Yaşar Üniversitesinden yapılan açıklamaya göre, Gastronomi ve Mutfak Sanatları Bölümü tarafından düzenlenen "Türk Kahvesinin Hikayesi" başlıklı seminere katılan Türk Kahvesi Kültürü ve Araştırmaları Derneği Başkan Yardımcısı Osman Serim, Türk kahve makinelerinin pazardaki yükselişine dikkati çekti. Türk kahvesinin 2013 yılında UNESCO İnsanlığın Somut Olmayan Kültürel Mirası Temsili Listesi'ne girmeyi başardığını belirten Serim, bu sayede cezve yöntemi ile pişirilen Türk kahvesinin mülkiyet hakkını elde etmiş olduklarını ifade etti.

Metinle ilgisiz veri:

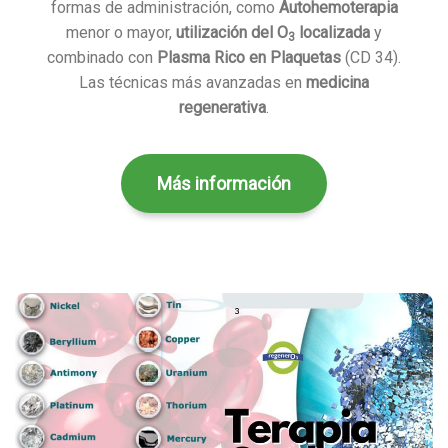
formas de administración, como
Autohemoterapia
menor o mayor,
utilización del O
localizada
y
3
combinado con
Plasma Rico en Plaquetas
(CD 34).
Las técnicas más avanzadas en
medicina
regenerativa
.
Más información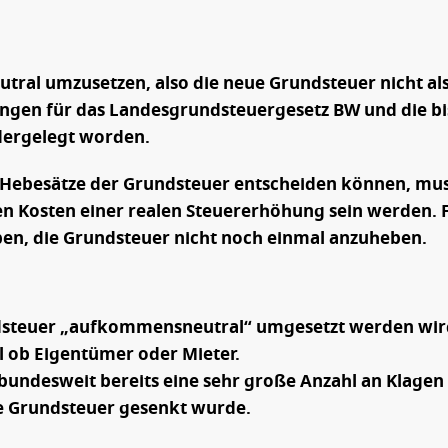
ral umzusetzen, also die neue Grundsteuer nicht als
ründungen für das Landesgrundsteuergesetz BW und d
edergelegt worden.
Hebesätze der Grundsteuer entscheiden können, mus
hen Kosten einer realen Steuererhöhung sein werden. 
en, die Grundsteuer nicht noch einmal anzuheben.
ndsteuer „aufkommensneutral“ umgesetzt werden wird.
l ob Eigentümer oder Mieter.
s bundesweit bereits eine sehr große Anzahl an Klag
die Grundsteuer gesenkt wurde.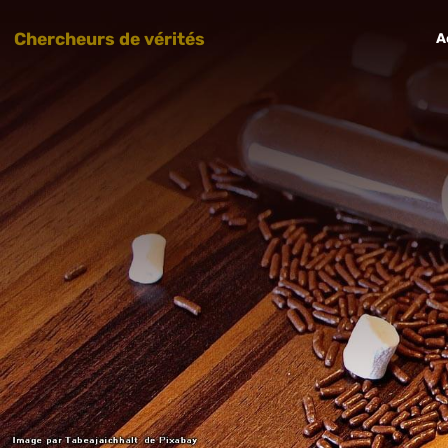
Chercheurs de vérités
A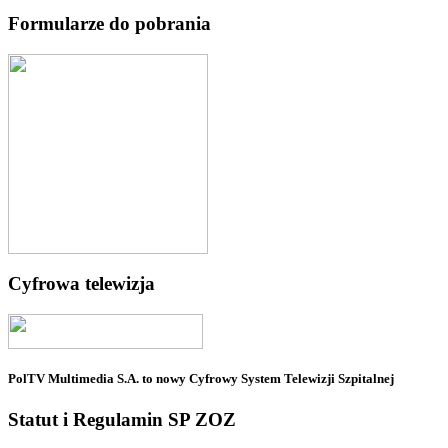
Formularze do pobrania
Cyfrowa telewizja
PolTV Multimedia S.A. to nowy Cyfrowy System Telewizji Szpitalnej
Statut i Regulamin SP ZOZ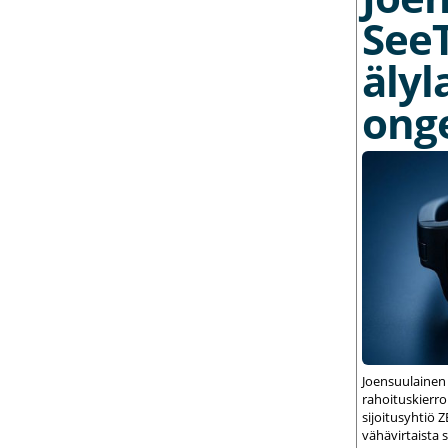
See
älyl
ong
Joensuulainen
rahoituskierrok
sijoitusyhtiö 
vähävirtaista 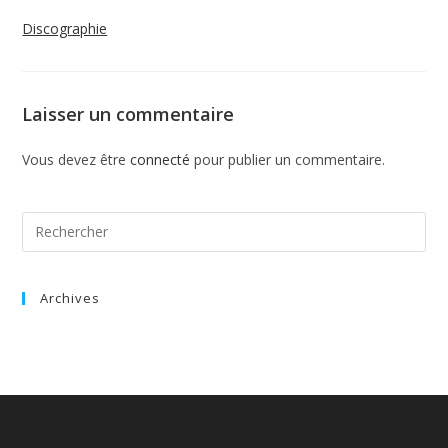
Discographie
Laisser un commentaire
Vous devez être
connecté
pour publier un commentaire.
Archives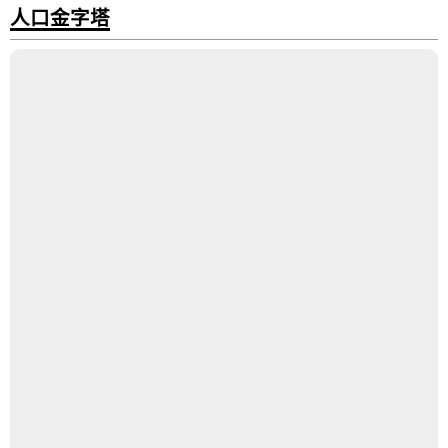
人口金字塔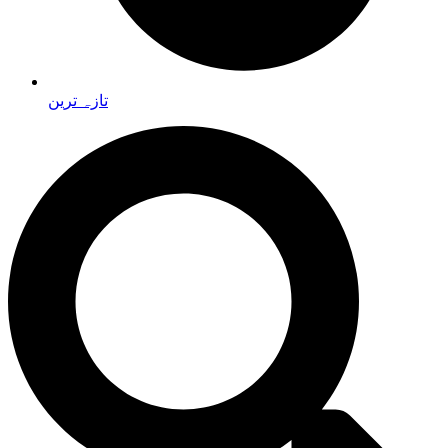
تازہ ترین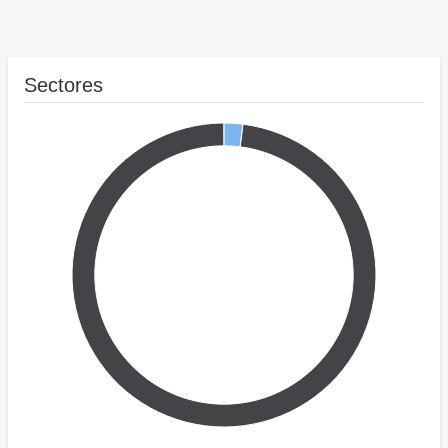
Sectores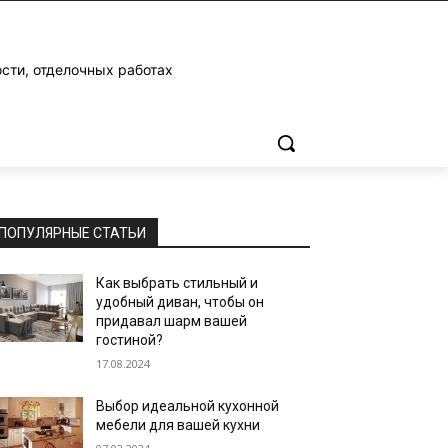
ости, отделочных работах
ПОПУЛЯРНЫЕ СТАТЬИ
Как выбрать стильный и
удобный диван, чтобы он
придавал шарм вашей
гостиной?
17.08.2024
Выбор идеальной кухонной
мебели для вашей кухни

İstanbul'da alafranga kahveci denilen Türk kahve dükkanların sayısının binin üzerine çıktığını kaydeden Serim, "Buralarda ortalama 4-5 baristanın çalıştığını düşünürsek yaklaşık 5 bin ailenin evine bu sayede ekmek giriyor. Kahve, kültürel olmasının yanı sıra büyük bir ekonomik değere sahip. Bugün dünyada ticari mal olarak kahve, petrolden sonra ikinci sırada yer alıyor." ifadelerini kullandı.
Kahve çekirdeği üretimi olmamasına rağmen İtalya'nın dünyada kahve gelirinde en büyük paya sahip olduğuna değinen Serim, şunları kaydetti:
"İtalya'da tek bir kahve ağacı bulunmaz. Varsa da sera altında yetişebilir. Dünyada en fazla kahveyi Brezilya ve Kolombiya üretiyor ancak en fazla geliri açık ara İtalya elde ediyor. Kendi kahve markaları üzerinden çok yüksek bir katma değer yaratıyorlar. Bunun yanı sıra İtalya, yılda 1 milyonun üzerinde espresso makinesi üretiyor ve bunun yüzde 90'ını ihraç ediyor. Ayrıca dünyada her üretilen kahvenin 5'te 1’inin İtalyan pişirme yöntemi ile tüketildiği biliniyor. Her cezve yöntemi ile pişirilen Türk kahvesine karşılık 40 adet espresso tüketiliyor. Son yıllarda Türk sanayisi de yüksek kalitede Türk kahve makineleri üretmeye başladı. Hatta bu makineler, Türk kahvesini kurtardı diyebiliriz. Türk kahvesi önümüzdeki yıllarda dünyada daha da yaygın olmaya başlayacak ve ciddi bir ekonomik değer yaratacak."